Wettlauf mit dem Tod
Die Retter im türkisch-syrischen Erdbebengebiet wühlen sich zum Teil mit bloßen Händen durch den Schutt. Erfolgserlebnisse werden seltener.
Robert Chelhod fühlt sich an die Zeit erinnert, als er zurück nach Syrien kam. 2017 sei das gewesen, und jetzt, nach den verheerenden Erdbeben, verspüre er dieselbe Trostlosigkeit und tiefe Traurigkeit wie damals in dem vom Bürgerkrieg gezeichneten Land. Chelhod koordiniert die Projekte des deutschen katholischen Hilfswerks Missio Aachen in Syrien.
In der Region ist der Wettlauf mit der Zeit in vollem Gange. Das gilt ebenso für die verwüsteten Zonen auf der türkischen Seite des Grenzgebiets. Der Wettlauf konzentriert sich auf die schwindende Chance, noch Überlebende unter den Trümmern zu finden. Zugleich müssen die Überlebenden in Eiseskälte mit Decken, provisorischem Obdach und Essen versorgt werden.
Die Menschen in Syrien sind bereits vom jahrelangen Bürgerkrieg in ihrem Land ausgezehrt. Nach mehr als einem Jahrzehnt der Kämpfe und Luftangriffe waren viele Wohngegenden, Krankenhäuser und andere Einrichtungen schon vor den Erdbeben zerstört. In der Region leben rund 4,5 Millionen Vertriebene, sie leiden unter anderem an mangelhafter Ernährung, Cholera und Kälte – die Folgen des Erdbebens kommen nun hinzu. Internationale Hilfe kann das Land von außen nur schwer erreichen. Am Donnerstag traf ein erster Hilfskonvoi der Vereinten Nationen mit sechs Lastwagen in dem von verschiedenen Rebellengruppen kontrollierten Gebiet ein – drei Tage nach dem Beben.

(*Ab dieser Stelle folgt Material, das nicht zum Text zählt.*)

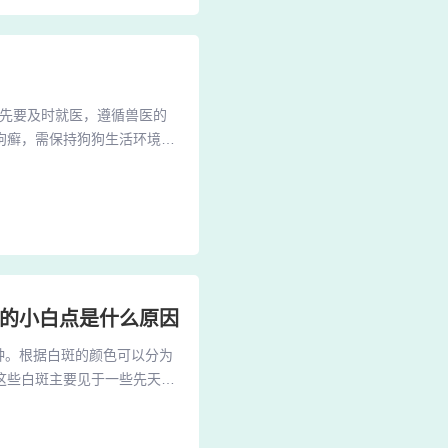
首先要及时就医，遵循兽医的
狗癣，需保持狗狗生活环境干
、预防狗癣的最佳方法是维护
查狗狗的皮肤状况。首先，保
要包括保持狗狗生活环境清洁
点的小白点是什么原因
种。根据白斑的颜色可以分为
这些白斑主要见于一些先天性
白斑等。2、身上长白斑可能
、白癜风等因素导致。皮肤出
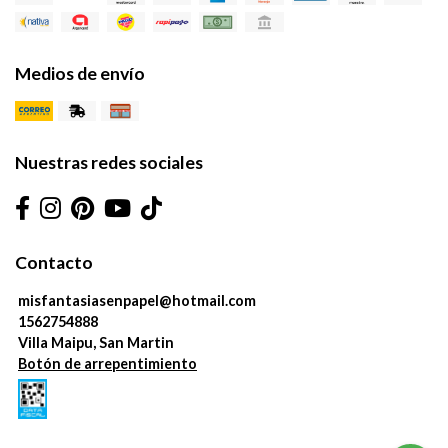
Medios de envío
Nuestras redes sociales
Contacto
misfantasiasenpapel@hotmail.com
1562754888
Villa Maipu, San Martin
Botón de arrepentimiento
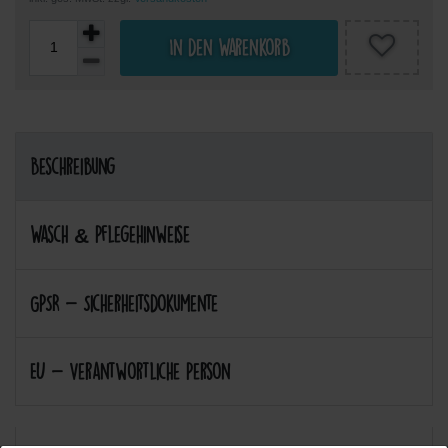
In den Warenkorb
Beschreibung
Wasch & Pflegehinweise
GPSR - Sicherheitsdokumente
EU - Verantwortliche Person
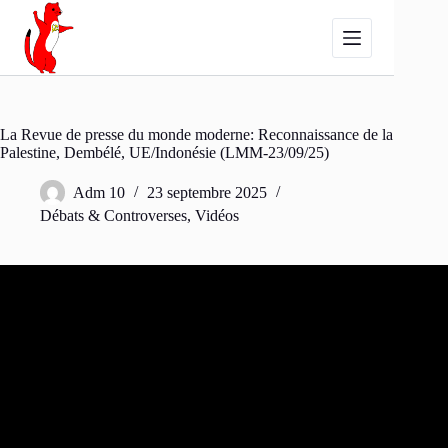
Passer
au
contenu
La Revue de presse du monde moderne: Reconnaissance de la
Palestine, Dembélé, UE/Indonésie (LMM-23/09/25)
Adm 10
23 septembre 2025
Débats & Controverses
,
Vidéos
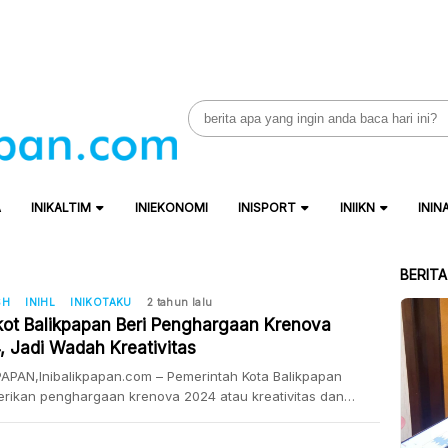
Search
for:
A
INIKALTIM
INIEKONOMI
INISPORT
INIIKN
ININ
BERIT
SH
INIHL
INIKOTAKU
2 tahun lalu
ot Balikpapan Beri Penghargaan Krenova
, Jadi Wadah Kreativitas
APAN,Inibalikpapan.com – Pemerintah Kota Balikpapan
rikan penghargaan krenova 2024 atau kreativitas dan
i di Hotel Novotel, Rabu (15/5/2024). Sekda Kota Balikpapan
min mengatakan, Pemkot Balikpapan pemberian apresiasi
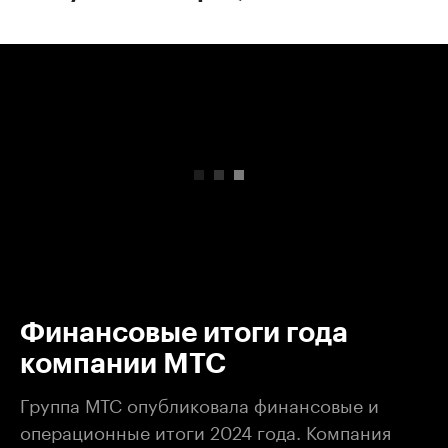
00:00
/
00:00
Финансовые итоги года
компании МТС
Группа МТС опубликовала финансовые и
операционные итоги 2024 года. Компания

Chelhod fordert das sofortige Ende internationaler Sanktionen gegen Syrien. Laut Bundesregierung sind Lebensmittel, Bergungsgerät und generell humanitäre Hilfe davon ohnehin ausgenommen. Banküberweisungen von und nach Syrien seien jedoch unmöglich, sagen Menschenrechtler. Zur Rettung von Menschen fehlt es im syrischen Erdbebengebiet am Nötigsten. „Wir brauchen große Kräne, um große Trümmer zu beseitigen“, sagt Munir Mustafa, der stellvertretende Leiter der Rettungsorganisation Weißhelme. „Wir nutzen unsere Hände und Schaufeln“, berichtet sein Kollege Ubadah Sikra, der die Einsätze koordiniert. „Einige von uns haben in den letzten 70 Stunden nicht mehr als sechs Stunden geschlafen“, sagt er. „Einige Freiwillige weigern sich, eine Pause zu machen, weil sie versuchen wollen, mehr Leben zu retten.“Manche vermuteten auch Freunde und Angehörige unter den Trümmern.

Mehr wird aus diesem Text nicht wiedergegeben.